Ok – I’m ready for a late afternoon respite, and it is high time I post something on this blog. So, I’ve got my cup of tea and a ripe mango, and I’m in the mood to catch up. I just came back in after taking Reynah for a walk… I am a tired Mama! But she is still going - now playing with her “deeshes” and a bucket of water out on the balcony. I say I took her for a walk, but, actually, today I decided to do something I should do more often. I let her take ME for a walk.
Really, I felt like she deserved some special attention. The past week –no, the last month -has been rather like a marathon. Four Purity Events for over 1,000 students, Rocket Camp, and two weddings – it has for sure been a blast! I told T recently that I felt like our 1st few months here, we were just like sponges. We were just soaking up everything… the Ugandan culture, the Watoto culture, new names to learn, how to manage the inconveniences of living here, on and on… and I feel like we were about as useful as sponges too. But, now, I finally feel like we are finished soaking and are ready to give something back. So, yes, the Purity events have been fun for us and very fulfilling. But the schedule hasn’t been too fun for a 2 yr. old.
Call it mommy-guilt, but I knew I should do something with Rey that she would consider “fun.” But then I was feeling a little selfish too. By the time the boys were finished with school work and lunch dishes were cleaned up, I didn’t want to pull out play-doe or crayons. I wanted to get out and enjoy the lovely afternoon. The problem is that me taking Rey for a walk is rarely fun for her and usually exasperating for me. Suubi is a big place with lots of hills; I end up carrying her up the hills. I want to go from here to there in the most direct, efficient way; she prefers LOTS of detours and finds something to distract her every 45 sec. Then, there is the obvious fact that she doesn’t really walk. She skips – she bounces – she twirls - she jumps – but she’s still too young and undignified to just walk.
So, I determined that today was HER walk, and we would do it as she desired. And I told myself that I was not allowed to say, “Hurry up!” even one time. She was to enjoy her adventure, even if it only took us 30 ft. away from home. I was going to enjoy her enjoying herself. Once I made that my main objective, it wasn’t hard to do. She is very easy to enjoy. And once she figured out that she had my full attention, she was “feeling her cheerios,” as my mom used to say. She pranced in circles around me and laughed over apparently nothing - except for the fact that she knew I was amused by her, which made her very happy. We picked a few flowers and counted a few clouds. She stepped on every bug she saw, just like her brothers have taught her to do.
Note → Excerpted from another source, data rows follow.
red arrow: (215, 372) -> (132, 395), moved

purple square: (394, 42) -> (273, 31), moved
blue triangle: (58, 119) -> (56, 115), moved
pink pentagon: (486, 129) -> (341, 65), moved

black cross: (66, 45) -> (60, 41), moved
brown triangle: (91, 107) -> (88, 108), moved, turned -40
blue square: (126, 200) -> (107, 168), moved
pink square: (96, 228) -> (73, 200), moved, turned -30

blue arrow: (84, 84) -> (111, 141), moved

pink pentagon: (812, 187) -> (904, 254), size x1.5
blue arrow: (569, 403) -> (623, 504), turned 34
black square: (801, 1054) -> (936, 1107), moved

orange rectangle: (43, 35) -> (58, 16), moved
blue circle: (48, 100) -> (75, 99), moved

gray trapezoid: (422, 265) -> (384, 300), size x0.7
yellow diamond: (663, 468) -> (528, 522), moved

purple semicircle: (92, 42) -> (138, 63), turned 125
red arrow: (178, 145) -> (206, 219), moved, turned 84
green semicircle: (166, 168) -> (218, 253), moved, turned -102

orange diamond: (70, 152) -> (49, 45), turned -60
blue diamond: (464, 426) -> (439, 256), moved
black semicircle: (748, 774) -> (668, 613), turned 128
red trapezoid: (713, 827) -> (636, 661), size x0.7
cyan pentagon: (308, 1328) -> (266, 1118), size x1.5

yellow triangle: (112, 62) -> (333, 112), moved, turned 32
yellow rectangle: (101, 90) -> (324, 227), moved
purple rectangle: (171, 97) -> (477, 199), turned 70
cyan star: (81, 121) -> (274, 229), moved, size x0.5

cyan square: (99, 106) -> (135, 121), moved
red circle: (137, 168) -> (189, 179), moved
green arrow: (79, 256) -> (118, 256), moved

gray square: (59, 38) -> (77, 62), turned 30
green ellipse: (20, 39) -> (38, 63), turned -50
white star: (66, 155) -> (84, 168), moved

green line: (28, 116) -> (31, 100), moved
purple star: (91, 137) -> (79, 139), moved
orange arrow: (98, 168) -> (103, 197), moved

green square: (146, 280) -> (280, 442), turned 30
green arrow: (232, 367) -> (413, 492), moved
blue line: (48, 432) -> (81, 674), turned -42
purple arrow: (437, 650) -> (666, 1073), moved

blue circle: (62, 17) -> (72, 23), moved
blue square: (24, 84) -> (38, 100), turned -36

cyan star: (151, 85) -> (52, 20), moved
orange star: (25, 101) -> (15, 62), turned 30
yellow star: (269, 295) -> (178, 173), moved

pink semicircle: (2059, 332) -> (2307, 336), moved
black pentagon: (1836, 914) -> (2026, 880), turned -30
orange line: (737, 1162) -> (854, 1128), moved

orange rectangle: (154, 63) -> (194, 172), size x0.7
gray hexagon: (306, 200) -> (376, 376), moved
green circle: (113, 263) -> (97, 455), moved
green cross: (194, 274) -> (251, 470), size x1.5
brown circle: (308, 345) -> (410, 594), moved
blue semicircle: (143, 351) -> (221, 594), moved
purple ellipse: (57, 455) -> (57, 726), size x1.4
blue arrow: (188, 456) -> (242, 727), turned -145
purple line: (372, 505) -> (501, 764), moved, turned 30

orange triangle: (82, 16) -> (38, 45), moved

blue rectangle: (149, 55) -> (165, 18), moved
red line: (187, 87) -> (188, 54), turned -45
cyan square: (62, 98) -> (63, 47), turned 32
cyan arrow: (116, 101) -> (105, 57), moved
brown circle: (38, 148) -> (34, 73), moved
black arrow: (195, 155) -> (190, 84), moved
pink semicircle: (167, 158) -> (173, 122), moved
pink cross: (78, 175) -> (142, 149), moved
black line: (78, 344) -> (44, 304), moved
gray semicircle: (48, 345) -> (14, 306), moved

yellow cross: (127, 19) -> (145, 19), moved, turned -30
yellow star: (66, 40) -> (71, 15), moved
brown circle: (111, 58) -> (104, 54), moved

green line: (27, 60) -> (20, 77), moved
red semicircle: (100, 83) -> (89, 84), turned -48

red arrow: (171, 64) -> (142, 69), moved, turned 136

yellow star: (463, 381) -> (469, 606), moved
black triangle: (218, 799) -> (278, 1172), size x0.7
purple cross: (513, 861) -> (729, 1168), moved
We had deep discussions about Old McDonald’s Farm and the names of all of Dora’s friends (Dora the Explorer that is). As she stood beside the road and made “moo-ing” noises at the cow in the bushes (yes, around here, cows hang out in bushes), I marveled over how long her hair is growing. I wondered about where in the world she is picking up all her new expressions?! (Her latest one: ahhh…I fink I better need to haf sum chocalat. …ok, well, I guess I know where she probably got that one from! Ha!)
We just simply delighted in each other. I felt delighted and proud that she is mine. She could somehow sense that delight, and it lit her up. She wouldn’t understand any eloquent words if I tried to tell her how proud I am of her. But my smiles and kisses are all she needs. While we meandered our way back home, I thought about how I should delight in my kids more often. I should delight in my husband more often. It’s not about being anywhere special or doing anything special. It’s just about being…together. And, then, came an even more poignant thought – how long has it been since I delighted in God or felt His delight over me? The honest truth is I’ve been too busy. I’ve been busy doing stuff for Him. I’ve been teaching sessions to these young girls telling them how God delights in them (Isaiah 62:4), He is crazy over them, He’s pursuing their heart every day. But, sadly, for me, I haven’t succumbed to His pursuit in a while.
I think too much about what I have done or what I am planning to do. However, right now (btw, this blog was interrupted by baths, and supper, and bedtime rituals, so it is now late in the evening) I am thinking of David’s prayer in Psalms 51 where he requests, “Restore to me the joy of your salvation.” I think about this verse often, actually. How interesting it is that you can have God’s salvation, but not the joy that should go with it. It’s our own fault. And isn’t restoration of joy found in that mutual delight between us and God? He created us so that we crave His affirmation. Just like Reynah doesn’t need a lunch date at Chuckie Cheese, she just needs the affirmation of my attention and smiles. I give her that affirmation because she is mine. Unlike me, God is the PERFECT parent who is always attentive, always noticing everything about me, smiling down at me even when I’m not looking, overflowing with love for me, just because I am … His daughter. There is nothing more I can do to prove myself worthy of His delight. So, I will delight in the warmth of His delight. And I will try to be more like Reynah – not so proud. So that in His attention I find my full identity and in His smile is my complete joy.